The conversation(s), I mean. You know, about how teachers need to be engaged, too, in order for their passion to come through. Gardner Campbell posted this quote by Jerome Bruner that was a good reminder of the fact that, while the tools and the opportunities to connect and talk are new, not so many of the ideas about school and learning and teaching that some folks, myself included, are (re)discovering:
2. Jerome Bruner, from the Preface to the 1977 revised edition of The Process of Education:
Let me turn finally to the last of the things that have
kept me brooding about this book–the production of a curriculum.

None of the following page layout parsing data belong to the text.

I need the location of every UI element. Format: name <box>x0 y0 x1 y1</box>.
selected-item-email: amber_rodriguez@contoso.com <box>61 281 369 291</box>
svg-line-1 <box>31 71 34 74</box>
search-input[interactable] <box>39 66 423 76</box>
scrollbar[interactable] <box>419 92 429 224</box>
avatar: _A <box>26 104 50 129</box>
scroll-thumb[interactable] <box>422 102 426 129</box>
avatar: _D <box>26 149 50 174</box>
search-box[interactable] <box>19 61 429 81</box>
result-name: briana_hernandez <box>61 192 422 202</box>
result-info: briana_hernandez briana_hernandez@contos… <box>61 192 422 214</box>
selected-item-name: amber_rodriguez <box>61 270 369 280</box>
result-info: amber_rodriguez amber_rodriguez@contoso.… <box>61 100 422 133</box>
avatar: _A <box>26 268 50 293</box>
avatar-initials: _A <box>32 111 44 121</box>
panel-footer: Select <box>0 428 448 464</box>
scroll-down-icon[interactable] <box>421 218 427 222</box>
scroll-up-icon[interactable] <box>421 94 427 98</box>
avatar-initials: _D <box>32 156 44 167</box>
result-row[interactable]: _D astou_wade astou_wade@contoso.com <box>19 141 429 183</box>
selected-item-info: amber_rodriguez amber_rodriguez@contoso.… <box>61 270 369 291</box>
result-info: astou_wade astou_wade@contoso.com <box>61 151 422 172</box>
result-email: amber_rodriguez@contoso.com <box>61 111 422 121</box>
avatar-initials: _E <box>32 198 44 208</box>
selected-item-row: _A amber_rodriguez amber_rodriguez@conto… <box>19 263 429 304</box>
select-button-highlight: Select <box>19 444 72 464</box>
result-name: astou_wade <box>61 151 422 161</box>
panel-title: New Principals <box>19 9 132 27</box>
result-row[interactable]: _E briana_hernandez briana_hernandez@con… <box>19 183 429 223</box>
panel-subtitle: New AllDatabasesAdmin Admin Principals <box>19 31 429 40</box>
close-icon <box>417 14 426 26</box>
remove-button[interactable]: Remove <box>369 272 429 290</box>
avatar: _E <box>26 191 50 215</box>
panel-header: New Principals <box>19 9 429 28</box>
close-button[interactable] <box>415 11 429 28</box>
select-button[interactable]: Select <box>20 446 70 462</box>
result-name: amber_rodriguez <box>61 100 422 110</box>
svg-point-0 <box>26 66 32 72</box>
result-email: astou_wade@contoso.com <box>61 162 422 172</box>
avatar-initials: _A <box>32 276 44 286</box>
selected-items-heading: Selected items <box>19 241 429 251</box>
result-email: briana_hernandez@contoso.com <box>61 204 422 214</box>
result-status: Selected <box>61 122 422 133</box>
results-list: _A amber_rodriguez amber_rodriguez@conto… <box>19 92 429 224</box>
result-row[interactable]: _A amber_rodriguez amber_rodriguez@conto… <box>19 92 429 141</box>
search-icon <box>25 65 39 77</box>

Whoever has undertaken such an enterprise will probably have learned
many things. But with luck, he will also have learned one big thing. A
curriculum is more for teachers than it is for pupils. If it cannot
change, move, perturb, inform teachers, it will have no effect on those
whom they teach. It must be first and foremost a curriculum for
teachers. If it has any effect on pupils, it will have it by virtue of
having had an effect on teachers. The doctrine that a well-wrought
curriculum is a way of “teacher-proofing” a body of knowledge in order
to get it to the student uncontaminated is nonsense.
Amen. A double amen to the conclusion of his post (you should really read the rest):
I yearn for that effective surprise and for the cognitive economy of
powerful symbols, for the structures and the illuminating honesty, the theme parks and the sandboxes, to make of courses of study episodes of buildable wonder.
Now, he’s a university professor talking about university courses. But I want my daughters’ kindergartens to be "episodes of buildable wonder." Don’t you?